__Work item__
Below this line are records; write out exactly the lines from the one containing "U-образные блоки" through the one containing "momentos da vida e da obra de Almada Neg", with the pictures left out.

##### Excerpted records #####

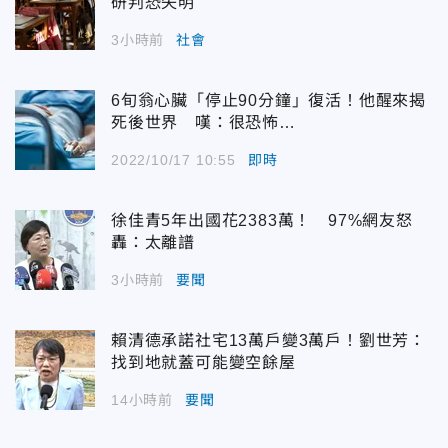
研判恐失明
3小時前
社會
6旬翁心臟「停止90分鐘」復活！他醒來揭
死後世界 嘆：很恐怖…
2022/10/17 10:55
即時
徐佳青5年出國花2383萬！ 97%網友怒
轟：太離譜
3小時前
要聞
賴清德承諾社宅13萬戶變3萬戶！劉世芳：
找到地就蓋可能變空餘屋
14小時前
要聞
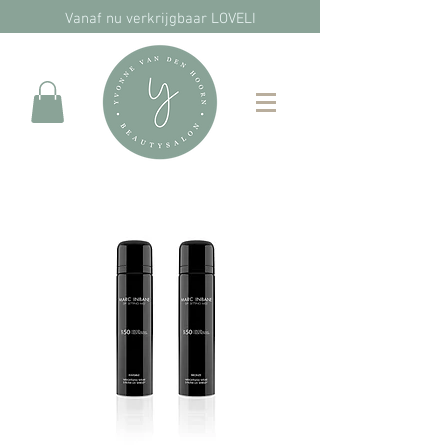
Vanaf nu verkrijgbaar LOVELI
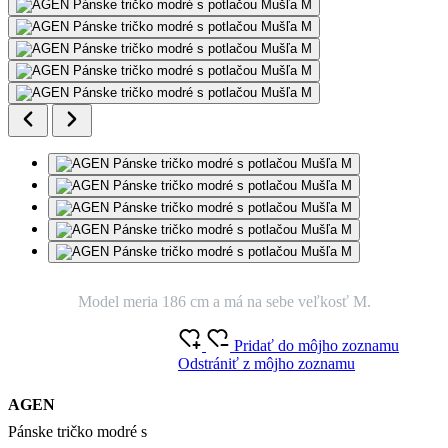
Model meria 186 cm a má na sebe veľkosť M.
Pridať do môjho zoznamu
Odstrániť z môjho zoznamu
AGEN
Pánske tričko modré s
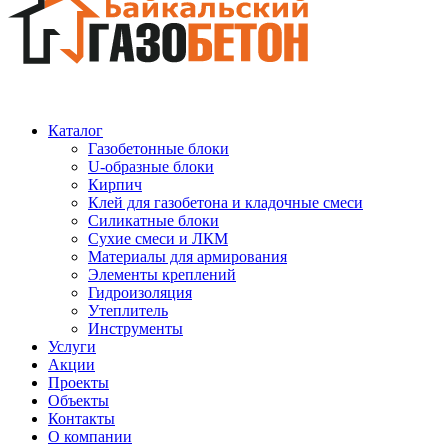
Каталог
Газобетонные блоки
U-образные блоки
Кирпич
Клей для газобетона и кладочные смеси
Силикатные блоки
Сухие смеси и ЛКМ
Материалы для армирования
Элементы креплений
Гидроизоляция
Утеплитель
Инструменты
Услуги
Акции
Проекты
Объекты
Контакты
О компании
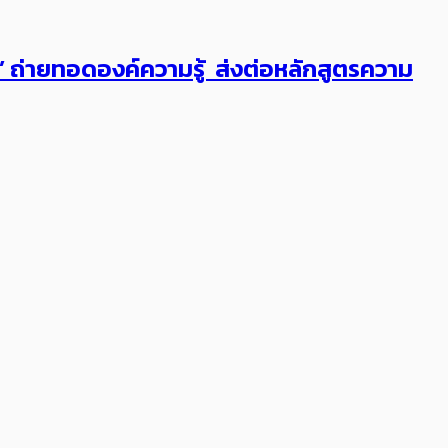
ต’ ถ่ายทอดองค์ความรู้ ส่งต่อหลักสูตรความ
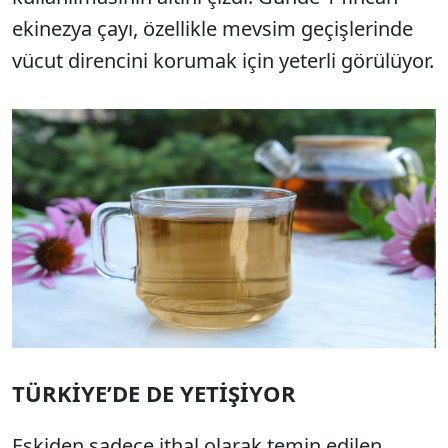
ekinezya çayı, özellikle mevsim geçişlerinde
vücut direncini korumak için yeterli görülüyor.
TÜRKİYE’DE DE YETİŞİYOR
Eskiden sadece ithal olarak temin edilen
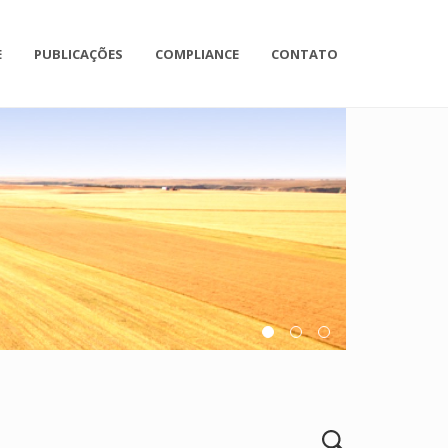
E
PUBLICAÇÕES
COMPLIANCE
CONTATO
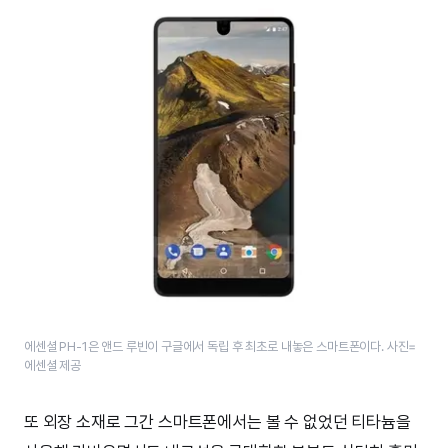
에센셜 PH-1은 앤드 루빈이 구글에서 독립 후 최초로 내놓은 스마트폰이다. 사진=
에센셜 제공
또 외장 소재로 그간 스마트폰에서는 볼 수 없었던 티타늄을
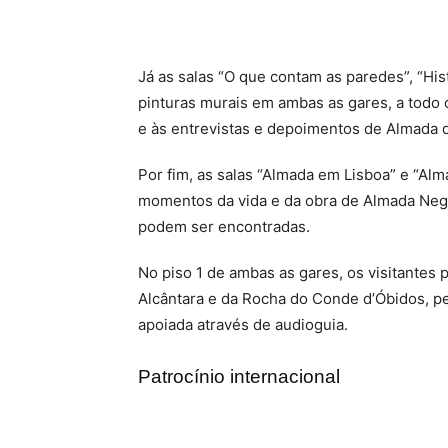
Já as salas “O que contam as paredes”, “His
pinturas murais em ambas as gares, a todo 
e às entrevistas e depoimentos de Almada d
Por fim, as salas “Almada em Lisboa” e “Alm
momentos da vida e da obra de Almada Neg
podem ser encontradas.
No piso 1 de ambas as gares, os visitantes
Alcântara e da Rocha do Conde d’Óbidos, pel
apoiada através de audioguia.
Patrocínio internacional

#####
##### Excerpted records #####

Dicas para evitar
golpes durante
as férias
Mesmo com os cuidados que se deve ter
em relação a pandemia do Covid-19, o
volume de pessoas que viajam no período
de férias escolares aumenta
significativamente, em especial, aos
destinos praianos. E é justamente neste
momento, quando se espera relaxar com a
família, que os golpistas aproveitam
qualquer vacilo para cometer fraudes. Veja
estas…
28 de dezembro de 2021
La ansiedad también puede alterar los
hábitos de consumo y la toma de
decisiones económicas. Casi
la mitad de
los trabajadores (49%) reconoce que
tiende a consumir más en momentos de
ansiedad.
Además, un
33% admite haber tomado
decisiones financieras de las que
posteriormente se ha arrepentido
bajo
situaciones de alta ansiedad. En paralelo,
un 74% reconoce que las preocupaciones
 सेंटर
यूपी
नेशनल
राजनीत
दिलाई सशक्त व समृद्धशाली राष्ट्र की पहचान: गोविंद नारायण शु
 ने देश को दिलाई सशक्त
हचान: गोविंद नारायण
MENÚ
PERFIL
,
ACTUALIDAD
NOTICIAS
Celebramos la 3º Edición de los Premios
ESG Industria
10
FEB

#####

__Exercise answer__
U-образные блоки
Кирпич
Клей для газобетона и кладочные смеси
Силикатные блоки
Сухие смеси и ЛКМ
Материалы для армирования
Элементы креплений
Гидроизоляция
Утеплитель
Инструменты
Услуги
Акции
Проекты
Объекты
Контакты
О компании
ต’ ถ่ายทอดองค์ความรู้ ส่งต่อหลักสูตรความ
ekinezya çayı, özellikle mevsim geçişlerinde
vücut direncini korumak için yeterli görülüyor.
TÜRKİYE’DE DE YETİŞİYOR
Eskiden sadece ithal olarak temin edilen
E
PUBLICAÇÕES
COMPLIANCE
CONTATO
에센셜 PH-1은 앤드 루빈이 구글에서 독립 후 최초로 내놓은 스마트폰이다. 사진=
에센셜 제공
또 외장 소재로 그간 스마트폰에서는 볼 수 없었던 티타늄을
Já as salas “O que contam as paredes”, “His
pinturas murais em ambas as gares, a todo 
e às entrevistas e depoimentos de Almada d
Por fim, as salas “Almada em Lisboa” e “Alm
momentos da vida e da obra de Almada Neg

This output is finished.